▶ [TASK BRIEF]
Each line of the material should be output exactly as shown.
*** Opening of DATA TO USE ***
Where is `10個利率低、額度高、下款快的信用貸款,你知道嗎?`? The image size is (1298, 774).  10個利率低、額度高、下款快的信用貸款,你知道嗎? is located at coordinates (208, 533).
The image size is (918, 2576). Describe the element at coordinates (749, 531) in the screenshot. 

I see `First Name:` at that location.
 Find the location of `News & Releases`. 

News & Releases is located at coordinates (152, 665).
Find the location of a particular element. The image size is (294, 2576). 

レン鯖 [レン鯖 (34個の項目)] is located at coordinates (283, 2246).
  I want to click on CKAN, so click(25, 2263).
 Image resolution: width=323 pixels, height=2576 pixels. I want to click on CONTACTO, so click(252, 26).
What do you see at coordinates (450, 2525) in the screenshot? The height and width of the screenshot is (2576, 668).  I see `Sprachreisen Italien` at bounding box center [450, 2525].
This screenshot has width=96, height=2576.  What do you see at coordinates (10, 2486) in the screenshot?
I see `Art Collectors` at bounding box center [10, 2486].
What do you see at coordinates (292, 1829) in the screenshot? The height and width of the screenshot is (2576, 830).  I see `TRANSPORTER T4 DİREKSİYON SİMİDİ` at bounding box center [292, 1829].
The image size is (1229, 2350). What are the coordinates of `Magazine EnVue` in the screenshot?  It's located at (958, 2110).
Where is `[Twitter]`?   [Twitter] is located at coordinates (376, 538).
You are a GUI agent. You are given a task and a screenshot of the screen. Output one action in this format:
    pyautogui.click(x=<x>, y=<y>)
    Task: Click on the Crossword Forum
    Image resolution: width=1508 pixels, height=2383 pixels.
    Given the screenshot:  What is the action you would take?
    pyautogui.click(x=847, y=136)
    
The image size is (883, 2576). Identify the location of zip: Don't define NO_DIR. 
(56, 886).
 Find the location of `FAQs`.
*** Close of DATA TO USE ***
▶ [RESULT OF THIS TASK]
Where is `10個利率低、額度高、下款快的信用貸款,你知道嗎?`? The image size is (1298, 774).  10個利率低、額度高、下款快的信用貸款,你知道嗎? is located at coordinates (208, 533).
The image size is (918, 2576). Describe the element at coordinates (749, 531) in the screenshot. 

I see `First Name:` at that location.
 Find the location of `News & Releases`. 

News & Releases is located at coordinates (152, 665).
Find the location of a particular element. The image size is (294, 2576). 

レン鯖 [レン鯖 (34個の項目)] is located at coordinates (283, 2246).
  I want to click on CKAN, so click(25, 2263).
 Image resolution: width=323 pixels, height=2576 pixels. I want to click on CONTACTO, so click(252, 26).
What do you see at coordinates (450, 2525) in the screenshot? The height and width of the screenshot is (2576, 668).  I see `Sprachreisen Italien` at bounding box center [450, 2525].
This screenshot has width=96, height=2576.  What do you see at coordinates (10, 2486) in the screenshot?
I see `Art Collectors` at bounding box center [10, 2486].
What do you see at coordinates (292, 1829) in the screenshot? The height and width of the screenshot is (2576, 830).  I see `TRANSPORTER T4 DİREKSİYON SİMİDİ` at bounding box center [292, 1829].
The image size is (1229, 2350). What are the coordinates of `Magazine EnVue` in the screenshot?  It's located at (958, 2110).
Where is `[Twitter]`?   [Twitter] is located at coordinates (376, 538).
You are a GUI agent. You are given a task and a screenshot of the screen. Output one action in this format:
    pyautogui.click(x=<x>, y=<y>)
    Task: Click on the Crossword Forum
    Image resolution: width=1508 pixels, height=2383 pixels.
    Given the screenshot:  What is the action you would take?
    pyautogui.click(x=847, y=136)
    
The image size is (883, 2576). Identify the location of zip: Don't define NO_DIR. 
(56, 886).
 Find the location of `FAQs`.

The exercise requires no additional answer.